Baby food suckers beware.

Now that Zach is six-months-old (as of yesterday, sniff sniff) and started solids last week, there is a new pungency to his diapers.  (Incidentally, we are about to fast-track Eliza into potty training, which is another post entirely, but having two children creating such stenchy messes is too much to bear.)

As a type-A person, of course with Eliza I pretty much made all of her baby food because, well, it’s healthier, less expensive, and what any self-respecting woman who takes her stay-at-home job seriously would do (right?).  Now that I have even less time to plan and prepare Zach’s food, though, I’m looking for more shortcuts.  My mother-in-law bought me the Beaba cook baby food maker for Christmas with some of those individual, 1- and 2- oz. containers for freezing the food.  The Beaba cook is nice and convenient, easy to use, and easy to clean in the dishwasher.  I’ve already figured out that you don’t have to change the amount of water you are supposed to put in it for steaming depending on the amount of food you’re cooking.  And it’s nice that after steaming, you can then blend the food right in the contraption.

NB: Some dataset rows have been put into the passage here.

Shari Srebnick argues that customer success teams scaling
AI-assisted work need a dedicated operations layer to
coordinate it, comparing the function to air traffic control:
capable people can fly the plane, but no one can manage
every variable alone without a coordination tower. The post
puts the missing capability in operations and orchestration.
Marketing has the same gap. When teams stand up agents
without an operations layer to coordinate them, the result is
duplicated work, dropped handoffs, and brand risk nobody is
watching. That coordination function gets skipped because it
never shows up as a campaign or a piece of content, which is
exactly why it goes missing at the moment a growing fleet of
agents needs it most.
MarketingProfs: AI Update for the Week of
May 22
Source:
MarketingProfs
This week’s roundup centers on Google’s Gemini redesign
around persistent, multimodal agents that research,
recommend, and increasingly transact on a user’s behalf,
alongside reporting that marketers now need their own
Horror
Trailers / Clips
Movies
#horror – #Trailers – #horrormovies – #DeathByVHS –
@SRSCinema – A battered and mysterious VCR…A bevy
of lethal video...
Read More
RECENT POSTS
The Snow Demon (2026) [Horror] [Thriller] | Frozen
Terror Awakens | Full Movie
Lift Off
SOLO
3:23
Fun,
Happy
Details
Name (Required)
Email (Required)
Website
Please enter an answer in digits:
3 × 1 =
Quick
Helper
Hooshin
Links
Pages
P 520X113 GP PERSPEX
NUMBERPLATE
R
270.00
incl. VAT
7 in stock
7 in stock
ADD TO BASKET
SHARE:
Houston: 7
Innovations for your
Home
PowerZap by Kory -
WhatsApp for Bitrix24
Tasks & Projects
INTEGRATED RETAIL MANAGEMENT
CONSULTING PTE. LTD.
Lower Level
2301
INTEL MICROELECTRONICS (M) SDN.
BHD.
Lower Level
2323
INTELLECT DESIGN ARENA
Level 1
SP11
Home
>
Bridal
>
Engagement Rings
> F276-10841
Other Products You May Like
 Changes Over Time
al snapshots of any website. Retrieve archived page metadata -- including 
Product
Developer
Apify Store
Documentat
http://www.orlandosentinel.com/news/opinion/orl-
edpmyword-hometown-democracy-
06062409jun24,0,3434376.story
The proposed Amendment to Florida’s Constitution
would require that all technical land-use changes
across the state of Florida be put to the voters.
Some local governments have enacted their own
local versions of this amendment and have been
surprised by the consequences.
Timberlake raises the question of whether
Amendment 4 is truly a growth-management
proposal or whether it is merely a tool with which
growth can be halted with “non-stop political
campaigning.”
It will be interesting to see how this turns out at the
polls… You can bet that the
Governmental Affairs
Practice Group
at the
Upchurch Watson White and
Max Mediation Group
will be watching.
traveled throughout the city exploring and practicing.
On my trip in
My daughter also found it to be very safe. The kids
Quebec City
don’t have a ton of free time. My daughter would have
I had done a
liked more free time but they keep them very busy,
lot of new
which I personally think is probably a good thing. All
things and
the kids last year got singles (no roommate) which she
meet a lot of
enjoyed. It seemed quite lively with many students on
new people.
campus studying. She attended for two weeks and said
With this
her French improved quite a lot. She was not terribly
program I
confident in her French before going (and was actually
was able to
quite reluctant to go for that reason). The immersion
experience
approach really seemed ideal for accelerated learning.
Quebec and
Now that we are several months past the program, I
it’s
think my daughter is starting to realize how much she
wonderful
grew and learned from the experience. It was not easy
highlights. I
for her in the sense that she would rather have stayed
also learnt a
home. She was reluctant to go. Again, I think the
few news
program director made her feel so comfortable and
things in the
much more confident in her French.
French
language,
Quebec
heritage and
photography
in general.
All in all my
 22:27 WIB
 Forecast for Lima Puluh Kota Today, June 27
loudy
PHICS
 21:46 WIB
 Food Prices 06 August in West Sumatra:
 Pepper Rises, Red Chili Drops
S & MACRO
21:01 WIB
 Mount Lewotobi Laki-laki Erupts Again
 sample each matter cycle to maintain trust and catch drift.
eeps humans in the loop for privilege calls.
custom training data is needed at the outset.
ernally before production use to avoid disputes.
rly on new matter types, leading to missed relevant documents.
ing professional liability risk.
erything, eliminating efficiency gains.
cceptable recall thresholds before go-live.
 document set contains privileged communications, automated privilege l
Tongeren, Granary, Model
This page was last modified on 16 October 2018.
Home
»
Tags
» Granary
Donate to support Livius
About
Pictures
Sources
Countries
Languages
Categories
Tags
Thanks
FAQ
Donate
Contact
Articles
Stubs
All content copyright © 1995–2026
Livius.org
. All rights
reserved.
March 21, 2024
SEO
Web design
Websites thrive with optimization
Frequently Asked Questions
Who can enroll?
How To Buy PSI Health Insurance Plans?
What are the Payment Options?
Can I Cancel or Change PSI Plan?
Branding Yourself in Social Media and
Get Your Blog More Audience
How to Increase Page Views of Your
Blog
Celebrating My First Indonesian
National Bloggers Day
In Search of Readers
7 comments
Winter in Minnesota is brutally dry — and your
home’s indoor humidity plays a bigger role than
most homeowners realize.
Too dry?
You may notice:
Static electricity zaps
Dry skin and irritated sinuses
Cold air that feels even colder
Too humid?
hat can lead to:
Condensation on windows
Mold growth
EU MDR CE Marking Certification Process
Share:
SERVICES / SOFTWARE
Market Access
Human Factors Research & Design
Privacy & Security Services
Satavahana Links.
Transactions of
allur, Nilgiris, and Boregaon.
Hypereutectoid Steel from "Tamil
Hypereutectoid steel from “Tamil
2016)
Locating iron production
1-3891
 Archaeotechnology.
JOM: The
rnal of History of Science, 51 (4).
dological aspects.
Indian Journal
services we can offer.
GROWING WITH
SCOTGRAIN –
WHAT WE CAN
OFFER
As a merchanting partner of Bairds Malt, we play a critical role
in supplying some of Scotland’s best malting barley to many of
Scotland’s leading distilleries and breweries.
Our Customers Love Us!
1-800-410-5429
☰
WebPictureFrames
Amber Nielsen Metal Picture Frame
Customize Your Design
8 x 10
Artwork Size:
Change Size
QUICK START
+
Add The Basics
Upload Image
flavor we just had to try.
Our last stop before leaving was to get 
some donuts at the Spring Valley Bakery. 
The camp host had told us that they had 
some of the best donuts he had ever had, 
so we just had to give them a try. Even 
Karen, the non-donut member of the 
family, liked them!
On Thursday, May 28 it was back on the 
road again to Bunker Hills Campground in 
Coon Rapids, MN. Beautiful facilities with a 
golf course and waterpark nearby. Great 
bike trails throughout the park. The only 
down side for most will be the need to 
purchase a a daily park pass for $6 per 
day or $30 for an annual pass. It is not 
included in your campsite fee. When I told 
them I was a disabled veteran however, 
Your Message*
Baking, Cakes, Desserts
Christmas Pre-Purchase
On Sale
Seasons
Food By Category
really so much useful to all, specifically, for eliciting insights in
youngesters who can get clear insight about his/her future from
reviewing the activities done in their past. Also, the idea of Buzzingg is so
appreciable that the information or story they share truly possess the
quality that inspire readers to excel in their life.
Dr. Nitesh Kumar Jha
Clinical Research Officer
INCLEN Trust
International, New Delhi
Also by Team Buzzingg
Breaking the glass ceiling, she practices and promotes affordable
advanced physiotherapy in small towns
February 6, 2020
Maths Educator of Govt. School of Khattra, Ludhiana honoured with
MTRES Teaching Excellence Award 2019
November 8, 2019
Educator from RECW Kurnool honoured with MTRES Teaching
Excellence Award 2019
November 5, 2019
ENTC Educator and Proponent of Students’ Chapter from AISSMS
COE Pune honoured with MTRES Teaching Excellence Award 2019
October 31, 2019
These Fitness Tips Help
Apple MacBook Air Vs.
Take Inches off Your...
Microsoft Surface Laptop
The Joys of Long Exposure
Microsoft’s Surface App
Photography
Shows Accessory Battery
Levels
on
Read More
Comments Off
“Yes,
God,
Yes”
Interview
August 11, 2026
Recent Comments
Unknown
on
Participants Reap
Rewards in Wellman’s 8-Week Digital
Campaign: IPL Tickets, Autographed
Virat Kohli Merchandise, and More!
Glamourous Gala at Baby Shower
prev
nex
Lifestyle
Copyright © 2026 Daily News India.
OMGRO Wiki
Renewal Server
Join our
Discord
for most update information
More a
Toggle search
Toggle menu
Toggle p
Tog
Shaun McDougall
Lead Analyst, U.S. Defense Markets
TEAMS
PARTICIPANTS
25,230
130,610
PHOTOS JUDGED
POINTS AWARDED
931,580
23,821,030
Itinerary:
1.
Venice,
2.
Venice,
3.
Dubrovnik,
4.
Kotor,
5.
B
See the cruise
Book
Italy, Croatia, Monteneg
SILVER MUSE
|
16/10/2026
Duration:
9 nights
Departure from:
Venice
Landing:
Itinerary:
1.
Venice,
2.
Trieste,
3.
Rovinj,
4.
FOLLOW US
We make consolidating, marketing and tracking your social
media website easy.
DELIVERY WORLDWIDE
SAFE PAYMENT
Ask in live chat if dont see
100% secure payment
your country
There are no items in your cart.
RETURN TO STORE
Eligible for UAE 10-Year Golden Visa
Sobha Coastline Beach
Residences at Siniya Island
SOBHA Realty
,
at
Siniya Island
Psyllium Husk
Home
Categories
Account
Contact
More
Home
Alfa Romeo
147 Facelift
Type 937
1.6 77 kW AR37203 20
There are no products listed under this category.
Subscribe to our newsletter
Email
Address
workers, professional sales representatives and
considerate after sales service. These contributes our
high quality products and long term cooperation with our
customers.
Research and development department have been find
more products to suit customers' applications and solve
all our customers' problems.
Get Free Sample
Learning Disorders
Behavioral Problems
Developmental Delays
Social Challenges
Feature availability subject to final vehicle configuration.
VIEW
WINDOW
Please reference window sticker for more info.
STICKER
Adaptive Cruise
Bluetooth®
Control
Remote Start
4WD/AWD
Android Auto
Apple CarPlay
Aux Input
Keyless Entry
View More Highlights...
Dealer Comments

However, suckers beware.  From what I can tell, it is no easier than using a regular pot with a steaming insert on the stove, and then using my hand blender (I have the Breville handheld food processor) in the pot to mash up the food.  There are a lot of pieces in the Beaba cooker as well, versus an easily removable blender handle and a pot and a steamer insert for the other method.  And finally, the cooker only holds so much food.  It’s not conducive to making large batches of baby food, or cooking meals that have items that require varying cooking time.  So it’s lifespan is going to be short in my kitchen.  Thus, if you want to make baby food and save some money, buy a hand or immersion blender, which is much more multifunctional for years to come than a specific maker of baby food.

As far as freezing extra food goes (which is the point because for a little effort I get a lot of meals), these individual little containers are freaking frustrating and stupid.  You have to run each one under water to get it to pop out, which is highly irritating and time consuming.  Of course, washing them in the dishwasher is a pain as well because they could easily fall through.  For Eliza, I used ice cube trays I had on hand.  I wrapped saran wrap around them a few times, froze them, ran them upside down under a bit of water, and then easily popped all the frozen food cubes into a freezer bag.  Sometimes you really don’t need all these specialized contraptions.  This is one of those instances.  Just use your ice cube trays and some saran wrap.